The bottom line, he said, is “people are going to have to use good judgment” to get around the bathhouse. Former Parks and Recreation Director Mike Sullivan, who retired July 1, told Burns people “are basically accommodating and understanding. They see what they’re going to get out of this. And I appreciate that. But I’d love to see the whole thing done. The last thing you want is to create problems at this time of year.”
South end sidewalks
Burns also expected the sidewalks south of Sun ’n Surf would be completed by July 4, as well, “until it didn’t happen.” According to Lessard, a sidewalk has been installed for 660 feet south of the restaurant. From there until the Sea Latch motel, a gravel foundation has been laid so the sidewalk can be easily installed. From the Sea Latch to Long Sands Road, while there is granite curbing delineating road from rock, there is no foundation whatsoever.
“This isn’t suitable for walking,” Burns said from a vantage point across the street from Long Sands Road. “You can’t really jump over the curb and walk. Here, people will be walking in the road, and that’s not good. The issue for me is pedestrian safety. It’s tough when you have to get ready for July and you have a storm in March that’s destroyed infrastructure. One nice thing about the beach is that people drive slow when it’s crowded. That’s a saving grace, but it’s not ideal.”
Voters in May approved the purchase of 14 kiosks to be installed from Sun ’n Surf south to beyond the Long Sands Road intersection. Because there is no sidewalk for much of the stretch of road, there are no kiosks and no delineated parking spaces. According to Lessard, several temporary kiosks will be put in at some point where the sidewalk has been installed.
Although Burns thought the kiosks had been ordered, Lessard said he needed to get selectmen’s approval to expend the funds and it has not yet been on an agenda.

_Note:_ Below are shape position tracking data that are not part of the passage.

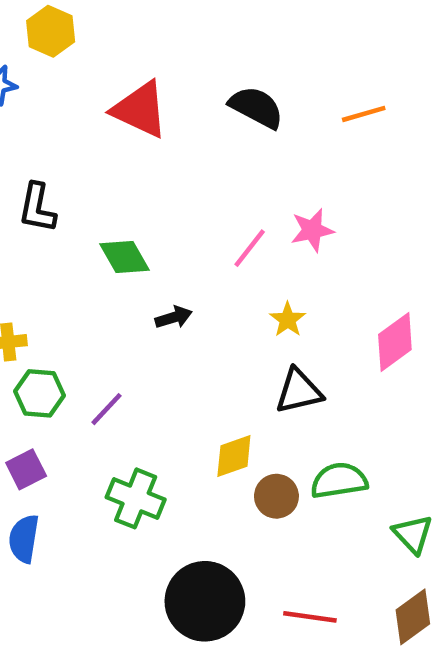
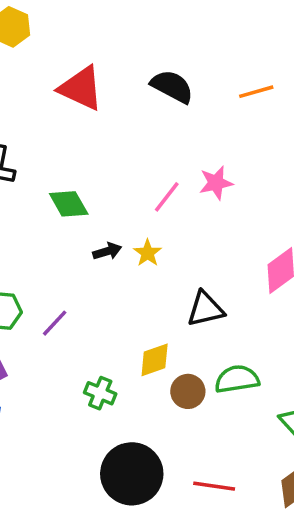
yellow star: (288, 320) -> (148, 253), moved
green cross: (136, 498) -> (100, 393), moved, size x0.7

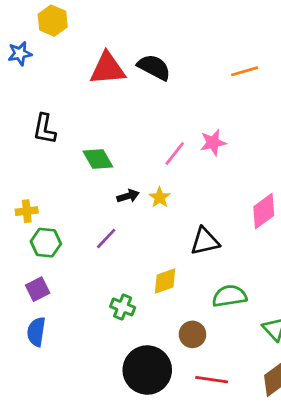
black semicircle: (172, 86) -> (154, 67), moved
red triangle: (81, 88) -> (108, 69), turned -30
purple line: (55, 323) -> (106, 238), moved
brown circle: (188, 391) -> (192, 334), moved

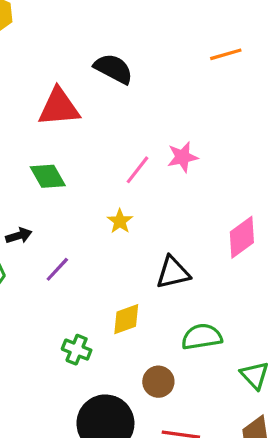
red triangle: (108, 69) -> (59, 107), moved
orange line: (245, 71) -> (226, 54), moved
black arrow: (128, 196) -> (19, 236), moved

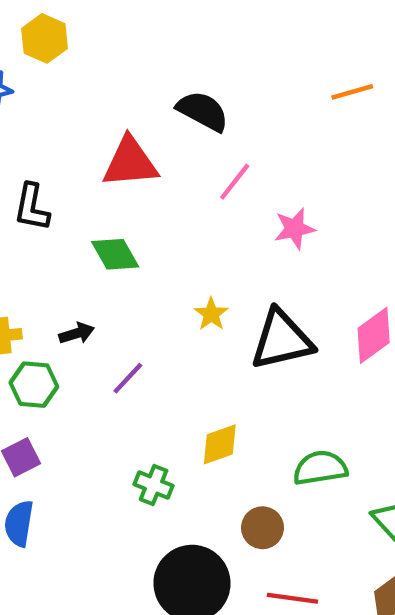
pink line: (138, 170) -> (235, 182), moved
black triangle: (173, 273) -> (282, 340), moved, size x1.4

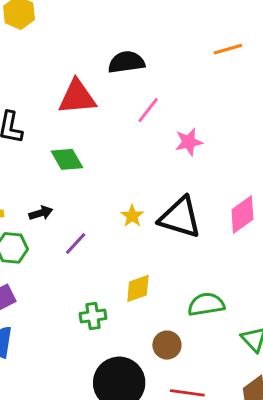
black semicircle: (203, 111) -> (126, 62), turned -36
yellow star: (211, 314) -> (132, 216), moved
black triangle: (282, 340) -> (180, 217), turned 30
green cross: (154, 485) -> (93, 316), turned -30

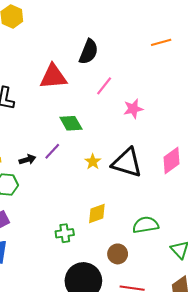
black semicircle: (126, 62) -> (89, 52), turned 120
green diamond: (67, 159) -> (71, 123), moved
purple line: (76, 243) -> (52, 151), moved

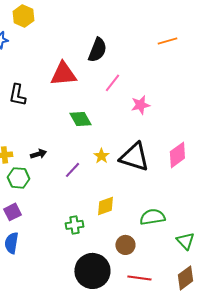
purple line: (52, 151) -> (72, 170), moved

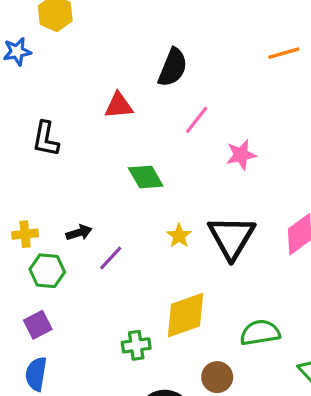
red triangle: (63, 74) -> (119, 106), size x0.7
black triangle: (134, 157) -> (231, 237), turned 44
purple line: (72, 170) -> (111, 258), moved
yellow diamond: (105, 206) -> (185, 315), size x1.5

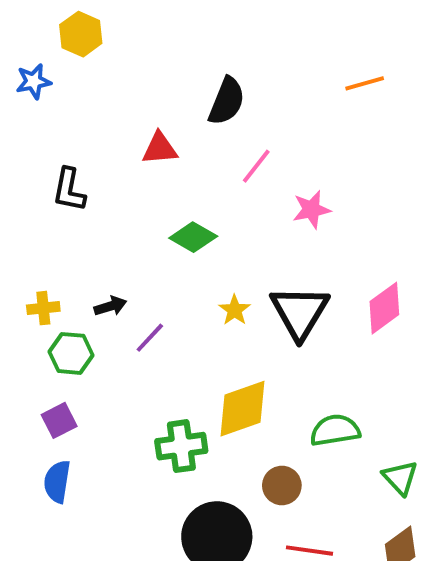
green diamond: (146, 177) -> (193, 237), turned -30
green cross: (136, 345) -> (181, 446), size x1.4

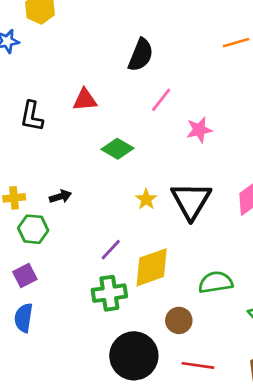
red triangle: (160, 148) -> (85, 100), moved
purple line: (150, 338) -> (111, 250), moved

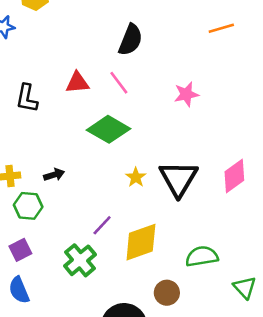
pink line: (161, 100) -> (119, 83), moved, turned -75
pink star: (199, 130) -> (186, 94), moved
green diamond: (118, 149) -> (109, 129), size x1.4
green cross: (109, 293) -> (80, 260), moved, turned -32
blue semicircle: (24, 318) -> (19, 290), turned -32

“With meter poles out and no kiosks, that means we’re going to take a revenue hit on this end of the beach. And it should be significant,” said Burns.
Asked how long it will take before all the work is completed up and down the beach, he said, “How long? I don’t know. Hopefully by next summer. I’m saying that in all seriousness. I mean look at the pace. It’s slow going.”
He said he’s hoping people will be patient this summer season.
“It’s important for York to put best foot forward and this is not a best foot,” he said, “but my hope is that people get it. We’re working on it. We’re trying to get there. We appreciate their patience and we hope they use their common sense.”